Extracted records
>>>>>

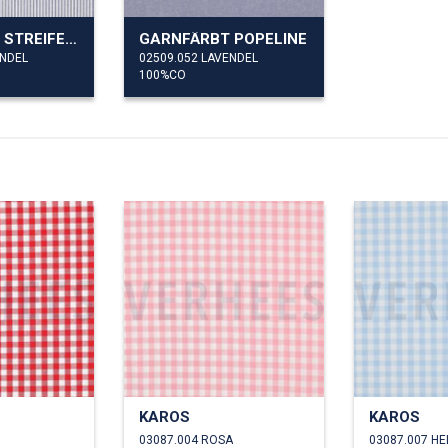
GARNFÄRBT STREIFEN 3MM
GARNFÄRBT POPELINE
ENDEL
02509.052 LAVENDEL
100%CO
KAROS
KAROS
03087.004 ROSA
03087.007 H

<<<<<
>>>>>

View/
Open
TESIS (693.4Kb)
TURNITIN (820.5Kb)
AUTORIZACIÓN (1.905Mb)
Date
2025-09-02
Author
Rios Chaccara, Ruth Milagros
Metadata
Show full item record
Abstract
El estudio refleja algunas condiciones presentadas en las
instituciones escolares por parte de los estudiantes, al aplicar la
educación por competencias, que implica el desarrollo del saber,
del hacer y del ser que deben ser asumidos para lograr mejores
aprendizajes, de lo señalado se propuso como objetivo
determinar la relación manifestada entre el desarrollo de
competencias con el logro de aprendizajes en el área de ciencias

<<<<<
>>>>>

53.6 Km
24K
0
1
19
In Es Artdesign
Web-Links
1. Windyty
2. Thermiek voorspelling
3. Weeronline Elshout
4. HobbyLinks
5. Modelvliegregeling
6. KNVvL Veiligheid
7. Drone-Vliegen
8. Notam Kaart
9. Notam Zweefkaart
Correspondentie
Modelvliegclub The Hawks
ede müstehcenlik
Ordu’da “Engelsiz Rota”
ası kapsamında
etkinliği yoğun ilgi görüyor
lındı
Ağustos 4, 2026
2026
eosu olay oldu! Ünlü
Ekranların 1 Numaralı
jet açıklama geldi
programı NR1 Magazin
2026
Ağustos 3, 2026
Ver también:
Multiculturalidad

<<<<<

-- Aim of the task --
Both end lines included, restate word for word the lines above from the line with "GARNFÄRBT STREIFEN 3MM" to the line with "03087.007 H", and nothing else.

-- Reply --
GARNFÄRBT STREIFEN 3MM
GARNFÄRBT POPELINE
ENDEL
02509.052 LAVENDEL
100%CO
KAROS
KAROS
03087.004 ROSA
03087.007 H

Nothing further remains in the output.